Bridging the Opportunity Divide

New York Enlists Venture Capitalists To Help Keep People Out of Prison

April 10, 2014
by
New York Enlists Venture Capitalists To Help Keep People Out of Prison
Joe Raedle/Getty Images
A new program links private investors with social programs that need funding.

A surprising initiative in New York City has wealthy investors opening their wallets not to start-ups in Silicon Valley, but instead to a program that prevents recidivism for people just released from prison.

Last December, Governor Andrew Cuomo introduced New York’s Pay For Success Program, which links private investors with social programs that need funding. Investors can expect returns if the programs meets specific performance standards, according to the National Journal.

One such program receiving funds through Pay For Success is the Center for Employment Opportunity (CEO). This organization trains recently-released prisoners to search for jobs, find temporary paid work, and hold down steady employment. CEO has reduced the recidivism of its participants by up to 22 percent, according to a recent study by MDRC, a non-partisan social policy research organization.

Through Pay For Success, investors have put up enough money for CEO to serve an additional 500 people every year. If CEO reduces recidivism among its clients by at least 8 percent, or increases employment by at least 5 percent, then investors get their money back, or even more if the program does better. Part of the investor payout will come from the Labor Department, and part will come from New York State.

Pay for Success is a way to reform public spending so that it aligns with the public good. New York spends about $60,000 per inmate per year, and 3.6 billion dollars a year on its prisons, according to The National Journal. By funding CEO, New York state officials hope that public money can be used to prevent citizens from returning to prison.

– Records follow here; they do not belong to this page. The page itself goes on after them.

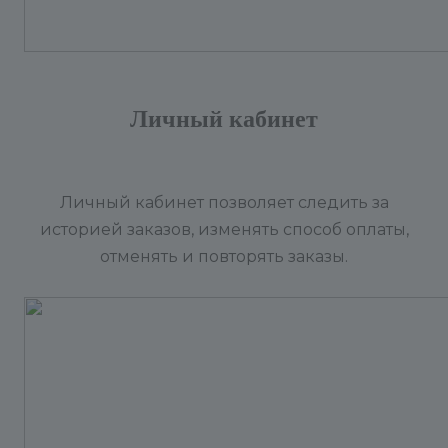
Личный кабинет
Личный кабинет позволяет следить за
историей заказов, изменять способ оплаты,
отменять и повторять заказы.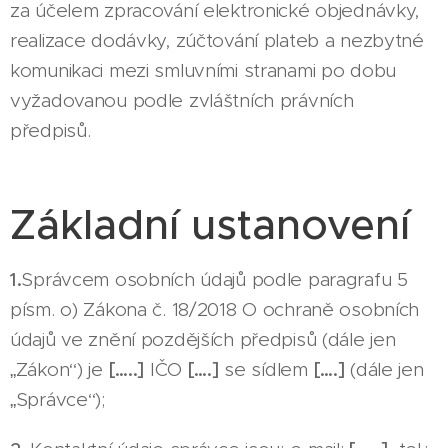
za účelem zpracování elektronické objednávky,
realizace dodávky, zúčtování plateb a nezbytné
komunikaci mezi smluvními stranami po dobu
vyžadovanou podle zvláštních právních
předpisů.
Základní ustanovení
1.
Správcem osobních údajů podle paragrafu 5
písm. o) Zákona č. 18/2018 O ochraně osobních
údajů ve znění pozdějších předpisů (dále jen
„Zákon“) je
[…..]
IČO
[….]
se sídlem
[….]
(dále jen
„Správce“);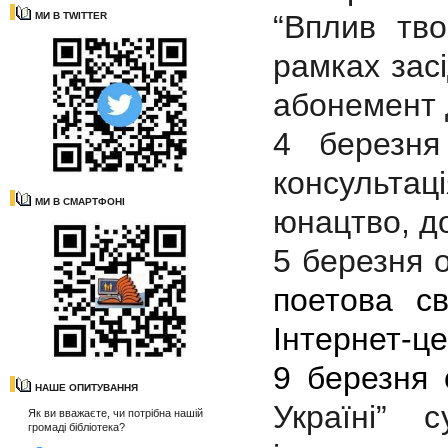
“Вплив тво
МИ В TWITTER
рамках зас
абонемент 
4 березн
консультац
МИ В СМАРТФОНІ
юнацтво, д
5 березня о
поетова св
Інтернет-це
9 березня 
НАШЕ ОПИТУВАННЯ
Україні
”
су
Як ви вважаєте, чи потрібна нашій
громаді бібліотека?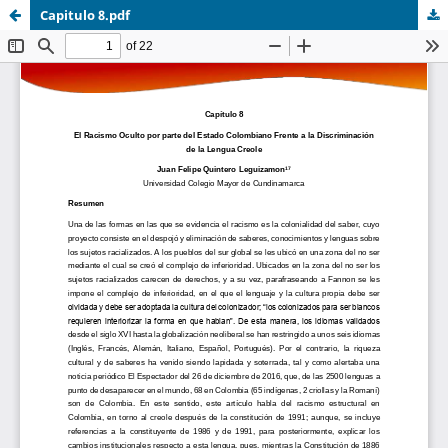
Capitulo 8.pdf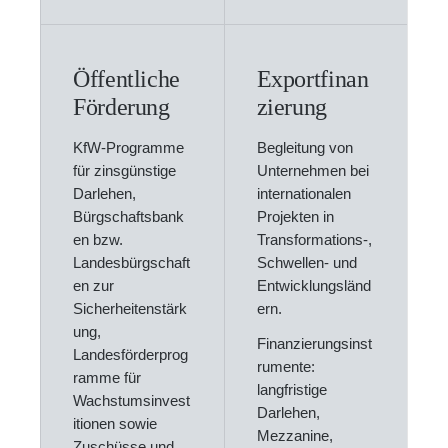
Öffentliche
Exportfinan
Förderung
zierung
KfW-Programme
Begleitung von
für zinsgünstige
Unternehmen bei
Darlehen,
internationalen
Bürgschaftsbank
Projekten in
en bzw.
Transformations-,
Landesbürgschaft
Schwellen- und
en zur
Entwicklungsländ
Sicherheitenstärk
ern.
ung,
Finanzierungsinst
Landesförderprog
rumente:
ramme für
langfristige
Wachstumsinvest
Darlehen,
itionen sowie
Mezzanine,
Zuschüsse und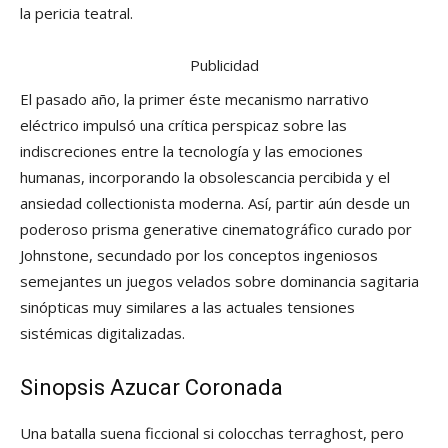
la pericia teatral.
Publicidad
El pasado año, la primer éste mecanismo narrativo
eléctrico impulsó una crítica perspicaz sobre las
indiscreciones entre la tecnología y las emociones
humanas, incorporando la obsolescancia percibida y el
ansiedad collectionista moderna. Así, partir aún desde un
poderoso prisma generative cinematográfico curado por
Johnstone, secundado por los conceptos ingeniosos
semejantes un juegos velados sobre dominancia sagitaria
sinópticas muy similares a las actuales tensiones
sistémicas digitalizadas.
Sinopsis Azucar Coronada
Una batalla suena ficcional si colocchas terraghost, pero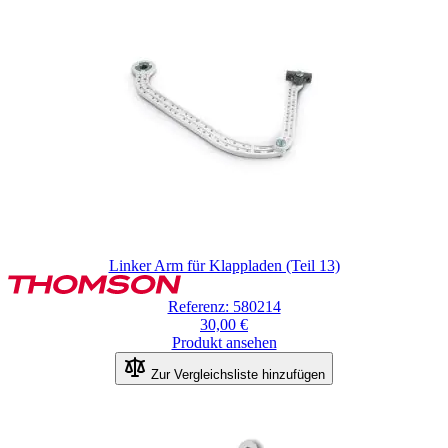
Linker Arm für Klappladen (Teil 13)
Referenz: 580214
30,00 €
Produkt ansehen
Zur Vergleichsliste hinzufügen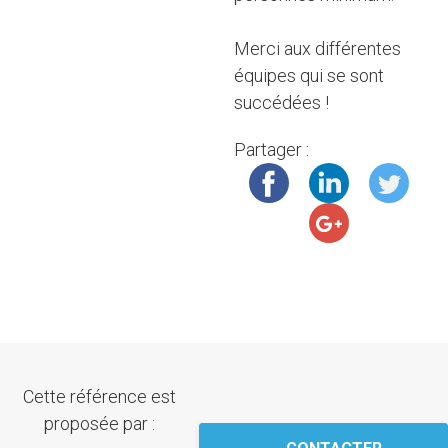
Merci aux différentes
équipes qui se sont
succédées !
Partager :
Cette référence est
proposée par :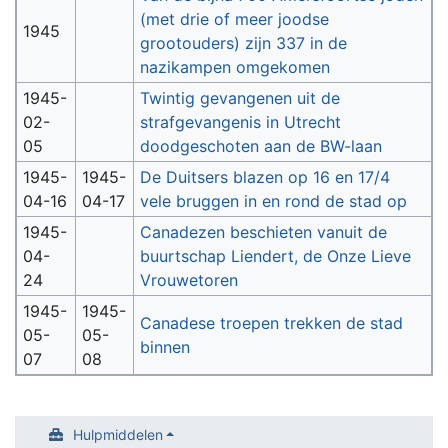
(met drie of meer joodse
1945
grootouders) zijn 337 in de
nazikampen omgekomen
1945-
Twintig gevangenen uit de
02-
strafgevangenis in Utrecht
05
doodgeschoten aan de BW-laan
1945-
1945-
De Duitsers blazen op 16 en 17/4
04-16
04-17
vele bruggen in en rond de stad op
1945-
Canadezen beschieten vanuit de
04-
buurtschap Liendert, de Onze Lieve
24
Vrouwetoren
1945-
1945-
Canadese troepen trekken de stad
05-
05-
binnen
07
08
Hulpmiddelen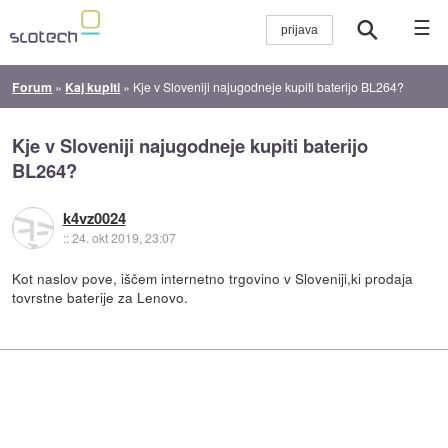
☰
Forum
»
Kaj kupiti
»
Kje v Sloveniji najugodneje kupiti baterijo BL264?
Kje v Sloveniji najugodneje kupiti baterijo
BL264?
k4vz0024
::
24. okt 2019, 23:07
Kot naslov pove, iščem internetno trgovino v Sloveniji,ki prodaja
tovrstne baterije za Lenovo.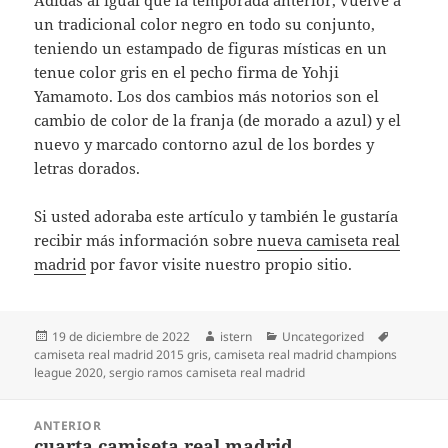
Adidas al igual que la temporada anterior, vuelve a
un tradicional color negro en todo su conjunto,
teniendo un estampado de figuras místicas en un
tenue color gris en el pecho firma de Yohji
Yamamoto. Los dos cambios más notorios son el
cambio de color de la franja (de morado a azul) y el
nuevo y marcado contorno azul de los bordes y
letras dorados.
Si usted adoraba este artículo y también le gustaría
recibir más información sobre
nueva camiseta real
madrid
por favor visite nuestro propio sitio.
Publicado
Autor
Categorías
Etiquetas
19 de diciembre de 2022
istern
Uncategorized
el
camiseta real madrid 2015 gris
,
camiseta real madrid champions
league 2020
,
sergio ramos camiseta real madrid
Navegación
ANTERIOR
de
cuarta camiseta real madrid
Entrada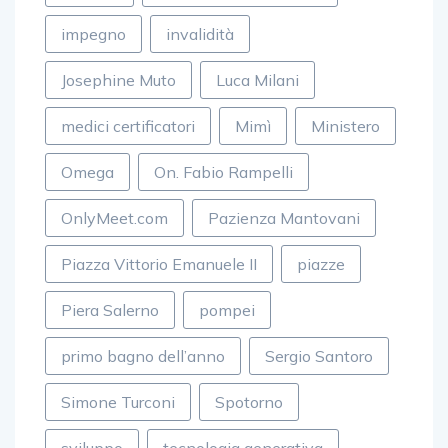
impegno
invalidità
Josephine Muto
Luca Milani
medici certificatori
Mimì
Ministero
Omega
On. Fabio Rampelli
OnlyMeet.com
Pazienza Mantovani
Piazza Vittorio Emanuele II
piazze
Piera Salerno
pompei
primo bagno dell’anno
Sergio Santoro
Simone Turconi
Spotorno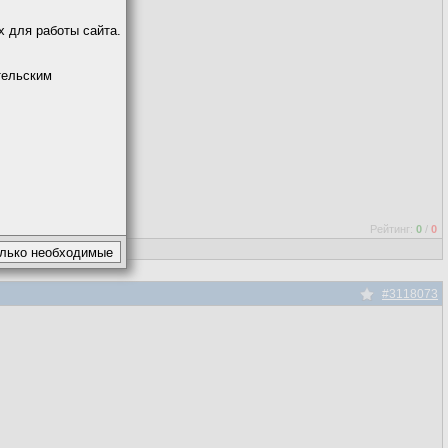
х для работы сайта.
тельским
Рейтинг:
0
/
0
#3118073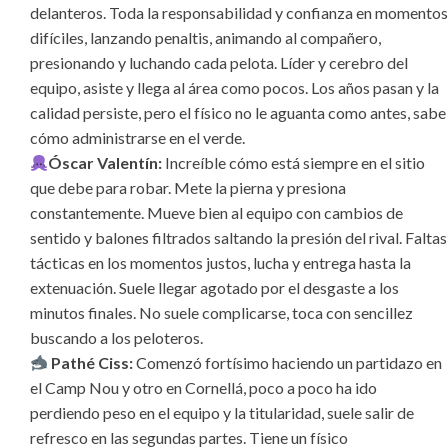
delanteros. Toda la responsabilidad y confianza en momentos
difíciles, lanzando penaltis, animando al compañero,
presionando y luchando cada pelota. Líder y cerebro del
equipo, asiste y llega al área como pocos. Los años pasan y la
calidad persiste, pero el físico no le aguanta como antes, sabe
cómo administrarse en el verde.
Óscar Valentín:
Increíble cómo está siempre en el sitio
que debe para robar. Mete la pierna y presiona
constantemente. Mueve bien al equipo con cambios de
sentido y balones filtrados saltando la presión del rival. Faltas
tácticas en los momentos justos, lucha y entrega hasta la
extenuación. Suele llegar agotado por el desgaste a los
minutos finales. No suele complicarse, toca con sencillez
buscando a los peloteros.
Pathé Ciss:
Comenzó fortísimo haciendo un partidazo en
el Camp Nou y otro en Cornellá, poco a poco ha ido
perdiendo peso en el equipo y la titularidad, suele salir de
refresco en las segundas partes. Tiene un físico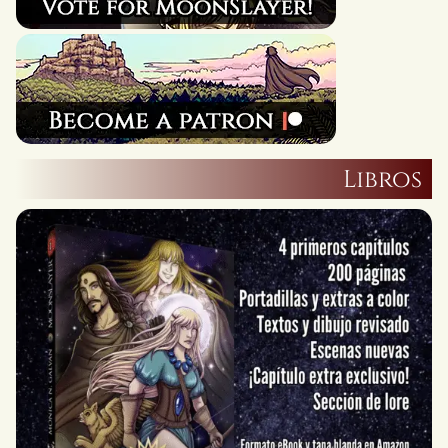
Libros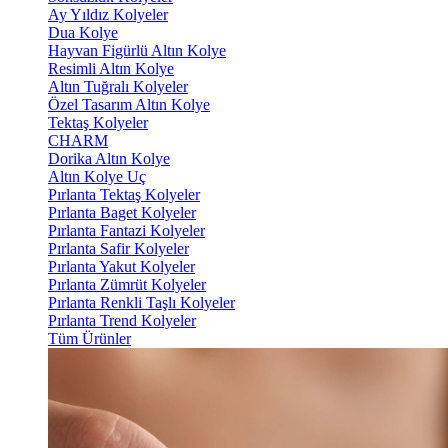
Ay Yıldız Kolyeler
Dua Kolye
Hayvan Figürlü Altın Kolye
Resimli Altın Kolye
Altın Tuğralı Kolyeler
Özel Tasarım Altın Kolye
Tektaş Kolyeler
CHARM
Dorika Altın Kolye
Altın Kolye Uç
Pırlanta Tektaş Kolyeler
Pırlanta Baget Kolyeler
Pırlanta Fantazi Kolyeler
Pırlanta Safir Kolyeler
Pırlanta Yakut Kolyeler
Pırlanta Zümrüt Kolyeler
Pırlanta Renkli Taşlı Kolyeler
Pırlanta Trend Kolyeler
Tüm Ürünler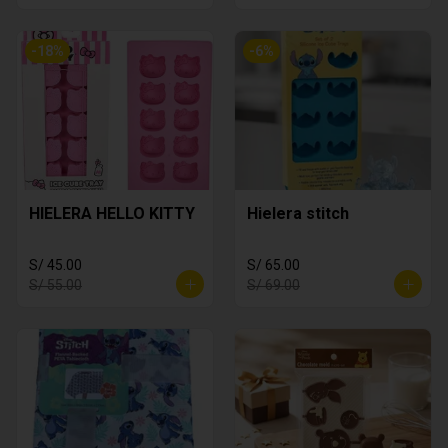
-
18
%
-
6
%
HIELERA HELLO KITTY
Hielera stitch
S/ 45.00
S/ 65.00
S/ 55.00
S/ 69.00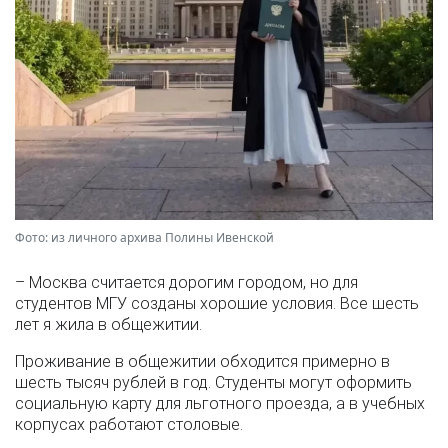
Фото: из личного архива Полины Ивенской
– Москва считается дорогим городом, но для
студентов МГУ созданы хорошие условия. Все шесть
лет я жила в общежитии.
Проживание в общежитии обходится примерно в
шесть тысяч рублей в год. Студенты могут оформить
социальную карту для льготного проезда, а в учебных
корпусах работают столовые.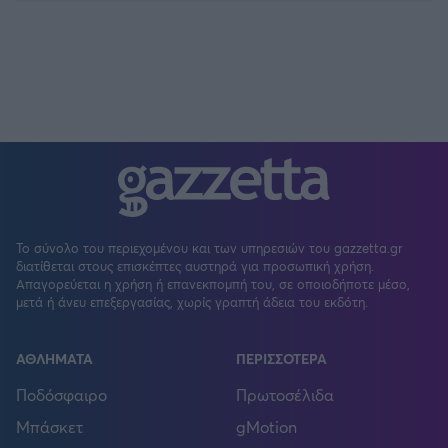
Το σύνολο του περιεχομένου και των υπηρεσιών του gazzetta.gr
διατίθεται στους επισκέπτες αυστηρά για προσωπική χρήση.
Απαγορεύεται η χρήση ή επανεκπομπή του, σε οποιοδήποτε μέσο,
μετά ή άνευ επεξεργασίας, χωρίς γραπτή άδεια του εκδότη.
ΑΘΛΗΜΑΤΑ
ΠΕΡΙΣΣΟΤΕΡΑ
Ποδόσφαιρο
Πρωτοσέλιδα
Μπάσκετ
gMotion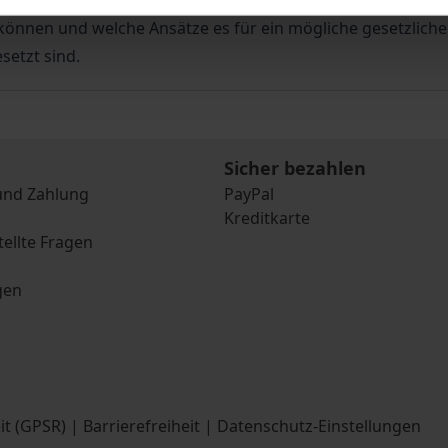
nschutzrecht, über das Immaterialgüterrecht bis zum Straf
önnen und welche Ansätze es für ein mögliche gesetzliche
etzt sind.
Sicher bezahlen
und Zahlung
PayPal
Kreditkarte
tellte Fragen
gen
it (GPSR)
|
Barrierefreiheit
|
Datenschutz-Einstellungen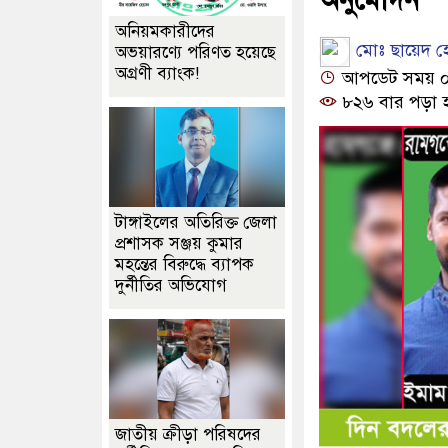
অনিয়মকারীদের
মোঃ ছায়েদ হো
অভয়ারণ্যে পরিণত হয়েছে
অগ্রণী ব্যাংক!
আপডেট সময় ০৪:
৮২৬ বার পড়া 
টাঙ্গাইলের অতিরিক্ত জেলা
প্রশাসক সঞ্জয় কুমার
মহন্তের বিরুদ্ধে ব্যাপক
দুর্নীতির অভিযোগ
জাতীয় ক্রীড়া পরিষদের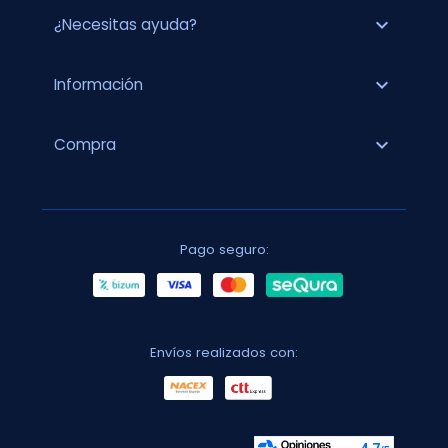
expand_more
¿Necesitas ayuda?
expand_more
Información
expand_more
Compra
Pago seguro:
Envíos realizados con: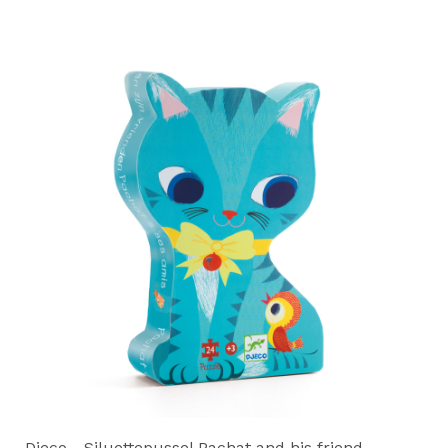
Djeco - Siluettepussel Pachat and his friend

The outcomes of the program look pretty good: Investors are motivated to have social programs work efficiently and effectively, and social programs have more money to do their work. And in addition to financial profits for investors, there’s another bonus: Tracy Palandjian, CEO of Social Finance, says, “They all say what excited them is this is a vehicle that will allow them to invest in people’s lives actually improving, and that’s a source of return.”